Quand la Sirène comprit que son plan avait échoué, elle se mit dans une rage noire. Sa colère était si grande, qu'elle en tremblait ; ses beaux yeux de saphir prirent un teinte orageuse et elle broya dans ses fins doigts d'albâtre un crabe qui avait eu le malheur de passer par là. Comment des simples mortels pouvaient défier ses pouvoirs ? Par quel hasard, le vaisseau du Capitaine maudit avait touché terre avant l'échéance qui lui était donnée ? Qui pouvait interférer dans ses plans au point de modifier le cours des événements ? Il ne fallait plus laisser des intermédiaires gâcher ses projets. Elle décida d'agir rapidement par elle-même. Après une longue réfléxion sur la meilleur façon de procéder, la cruelle Sirène s'engouffra dans une grotte sous-marine où elle cachait les objets qui lui tenaient à coeur. Elle rétira d'un coffre métallique un écrin qui contenait une splendide bague et la passa à son annulaire. Ensuite, laissant derrière elle les sombres profondeurs, la Sirène nagea vers le littoral. Lorsqu'elle fut assez proche de la rive, elle leva les deux bras au dessus de sa tête, murmura une incantation mystérieuse et sortit de l'eau sur une crique isolée de sable blanc.i Sa magnifique queue de Sirène avait laissé place à une paire de jambes, sa merveilleuse peau irisée était transformée en une peau bistre d'humain et sa chevelure d'or pendaient en mêches clairsemées, désordonnées et ternes, de couleur grise. Des haillons puants lui couvraient un corps squelétique.
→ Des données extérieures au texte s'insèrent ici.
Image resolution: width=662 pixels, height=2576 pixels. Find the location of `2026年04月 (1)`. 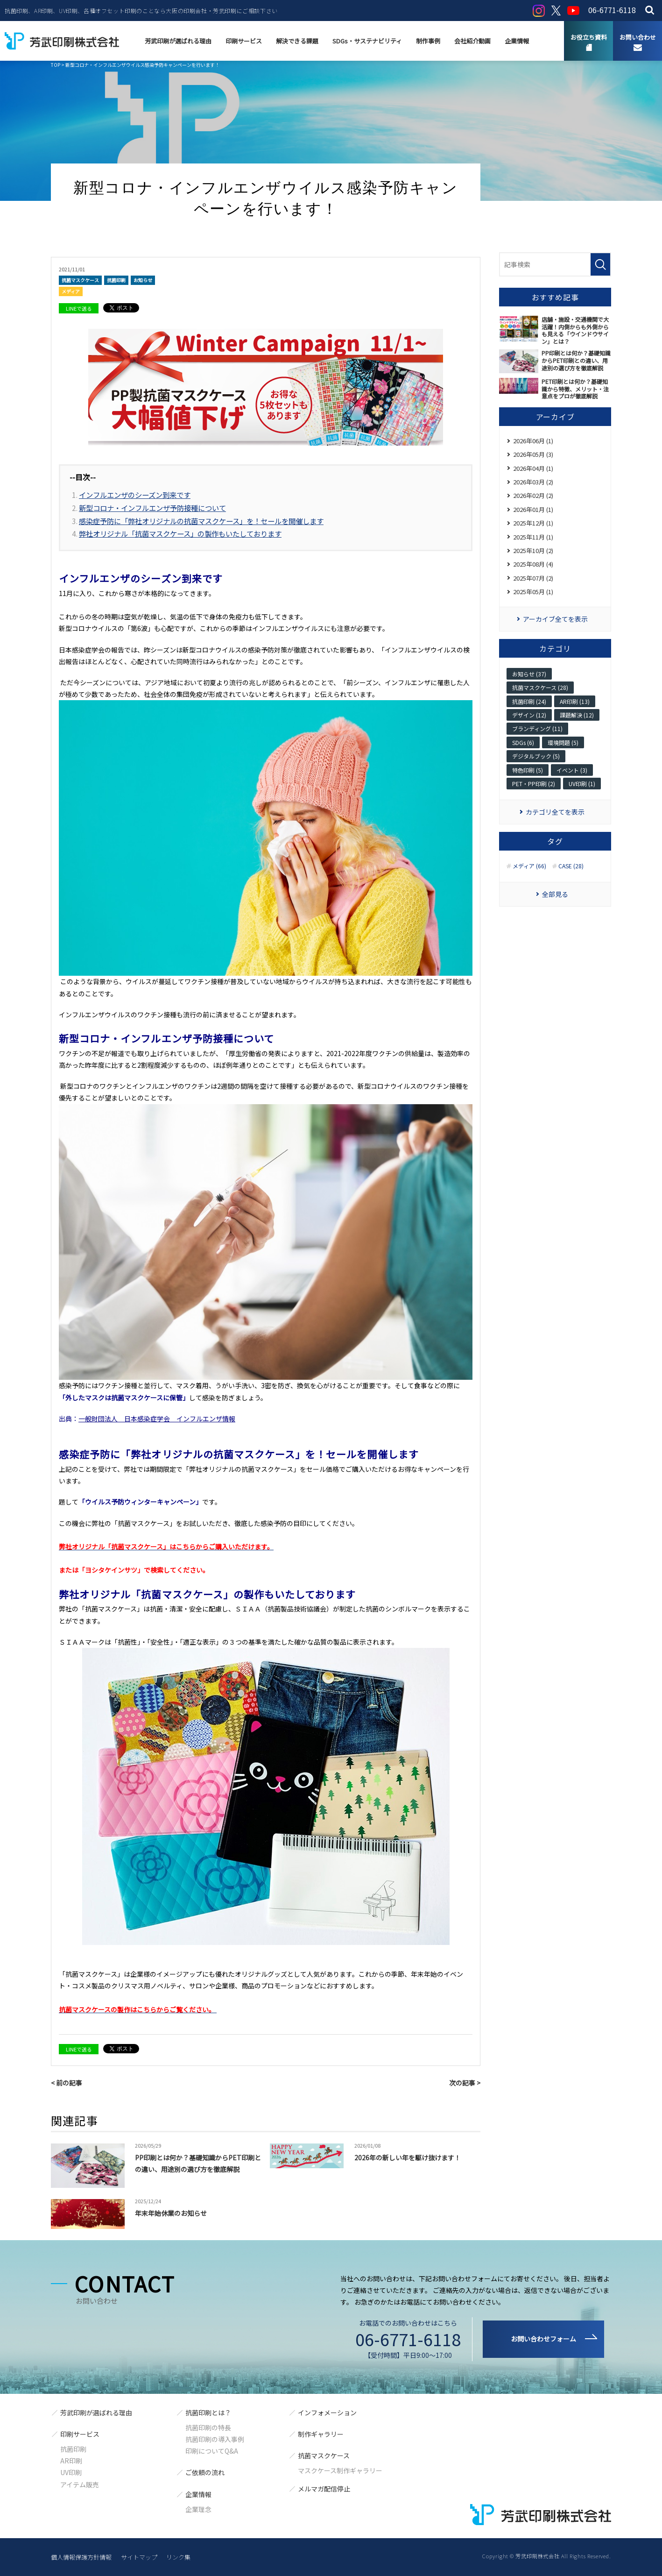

Ainsi parée, elle se dirigea vers le port où elle arriva peu avant minuit.
Ils se pressèrent tous les trois vers la porte de la cabine et s'installèrent devant le miroir enchanté qui se troubla d'abord avant de laisser paraître les deux occupants de la barque qui ramaient autour de l'épave. Le Capitaine mania le gouvernail pendant que le Cracheur de feu continuait à pousser les rames. Ils firent le tour des rochers pour trouver le meilleur angle d'approche. Puis, le Capitaine prépara un filin qu'il avait apporté et la barque se trouva accrochée sur les rochers. Tirant sa veste et ses bottes, il entra dans l'eau et avec précaution il nagea vers le navire éventré. Une fois sur place, il prit appui sur les pierres qui emprisonnaient la coque et se hissa sur les brisants. Chaque minute sembla une éternité au petit Chaperon et ses compagnons. Mais le Capitaine se pencha, et extirpant un corps piégé entre la nef et la roche, le hissa sur ses épaules. Il entreprit de revenir vers le canot où attendait le Cracheur de feu, mais le sol et les asperités ralentissaient sa marche alourdie par le poids du naufragé. Avec mille précautions, après une très lente progression, il se remit à nager vers la barque en tractant la victime derrière lui. Arrivé à la hauteur du canot, le Capitaine laissa le Cracheur de feu tirer le corps hors de l'eau avant de se hisser lui aussi à bord. Ils reprirent la direction du vaisseau où quelque temps plus tard, ils allongèrent sur le pont leur étrange fardeau.